HISTÓRIA: O GP da Grã-Bretanha de 1993

Praticamente uma semana depois de Alain Prost ter ganho o GP da França, o pelotão da Formula 1 mudava-se para paragens britânicas, mais concretamente para Silverstone, palco do GP da Grã-Bretanha. Alain Prost, depois de ter vencido em Magny-Cours, tinha aberto uma vantagem de doze pontos sobre Ayrton Senna, e os Williams-Renault estavam agora em “velocidade de cruzeiro”, a caminho daquilo que pareciam ser ambos os títulos. Mas claro, Senna e a McLaren iriam dar o seu melhor, com Michael Schumacher e a Benetton à espreita.

No pelotão, havia uma mudança na Minardi, quando o italiano Fabrizio Barbazza saiu para dar lugar ao seu compatriota Pierluigi Martini, o habitual piloto da marca.

Os britânicos, orfãos de Nigel Mansell – que estava na CART americana para conseguir vencer o título – torciam pela Williams e particularmente por Damon Hill, que esperavam que conseguisse na pista britânica a sua primeira vitória, ou ao menos a sua primeira pole-position. Por muito pouco, Hill conseguia o primeiro posto, mas no último momento, Prost consegue um tempo melhor e fica com o primeiro lugar, mas a Williams assegurava o monopólio da primeira fila.

Michael Schumacher foi o terceiro na grelha, conseguindo bater o McLaren de Ayrton Senna, enquanto que no quinto posto ficava o segundo Benetton do veterano Riccardo Patrese. Martin Brundle era o sexto no seu Ligier, seguido pelo Lotus-Ford de Johnny Herbert. Derek Warwick, no seu Footwork Mugen-Honda, era o oitavo, e a fechar o “top ten” estava o segundo Ligier-Renault de Mark Blundell e o segundo Footwork Mugen-Honda de Aguri Suzuki. No final da grelha, era a vez do Lola de Michele Alboreto a “sair a fava” ao ser o último da grelha e a ser excluído da corrida.

A corrida começou com Hill a largar melhor do que Prost e a ficar com a liderança. O francês foi ainda pior e foi passado por Senna, que por sua vez, conseguiu passar Schumacher. Aos poucos, Hill afastava-se do pelotão, enquanto que Senna segurava todo o resto com o seu McLaren. As primeiras voltas foi uma batalha por parte de Senna para segurar o francês, mas no final da sétima volta, este conseguiu ficar com o segundo posto.

A seguir, foi a vez das atenções se virarem para o duelo entre o brasileiro e Schumacher, que fazia tudo para manter o lugar, defendendo-se como podia de todos os ataques, até à 13ª volta, altura em que o alemão por fim o passou. A partir dali, a luta foi entre os Williams, com Prost a diminuir a diferença para Hill, especialmente depois de parar para trocar de pneus.
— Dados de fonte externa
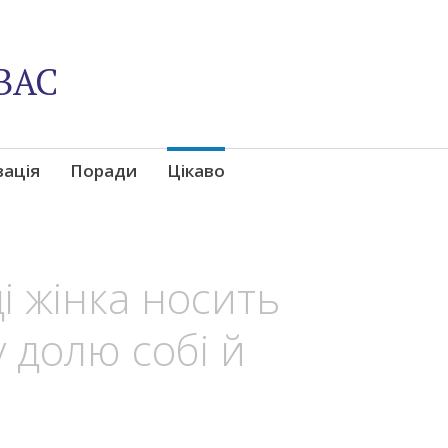
ВАС
вація
Поради
Цікаво
i жiнкa нocить
y дoлю coбi й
As coisas ficam assim até à volta 32, quando o Lola de Luca Badoer fica parado numa posição perigosa na pista e os comissários de pista não têm outra hipótese senão colocar na pista o Safety Car.

Com isso, o a diferença entre Hill e Prost fica reduzido a nada, mas quando a corrida recomeçou, o britânico manteve o comando. Mas foi por pouco tempo: na volta 42, o seu motor explode e Prost herda o comando. Atrás, Senna e Schumacher herdam os seus lugares, mas Brundle, que é o quarto, vê a sua caixa de velocidades avariar na volta 54 e cede o lugar ao Benetton de Riccardo Patrese.
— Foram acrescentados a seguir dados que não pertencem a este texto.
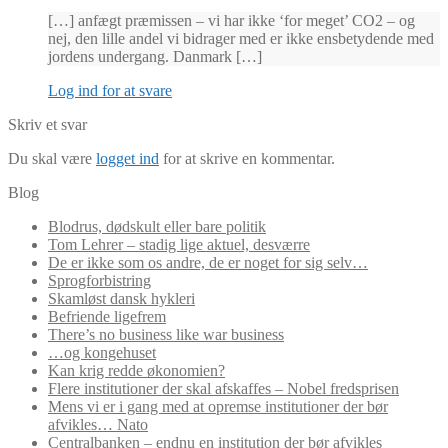
[…] anfægt præmissen – vi har ikke ‘for meget’ CO2 – og
nej, den lille andel vi bidrager med er ikke ensbetydende med
jordens undergang. Danmark […]
Log ind for at svare
Skriv et svar
Du skal være
logget ind
for at skrive en kommentar.
Blog
Blodrus, dødskult eller bare politik
Tom Lehrer – stadig lige aktuel, desværre
De er ikke som os andre, de er noget for sig selv…
Sprogforbistring
Skamløst dansk hykleri
Befriende ligefrem
There’s no business like war business
…og kongehuset
Kan krig redde økonomien?
Flere institutioner der skal afskaffes – Nobel fredsprisen
Mens vi er i gang med at opremse institutioner der bør
afvikles… Nato
Centralbanken – endnu en institution der bør afvikles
Contudo, o golpe final estava reservado para a última volta, quando o McLaren de Senna ficou sem gasolina… na última curva. E numa suprema coincidência, o carro iria parar precisamente no local onde tinha parado nas duas últimas corridas em Silverstone. E por causa disso, já havia um pano onde um bem humorado britânico tinha escrito que ali havia um lugar reservado só para ele…

No final, Alain Prost alcançava ali um feito histórico: vencia pela 50ª vez na sua carreira. Michael Schumacher e Riccardo Patrese ficavam com o segundo e terceiro lugar para a Benetton, enquanto que nos restantes lugares pontuáveis ficavam o Lotus de Johnny Herbert, o McLaren de Senna e o Footwork-Mugen-Honda de Derek Warwick.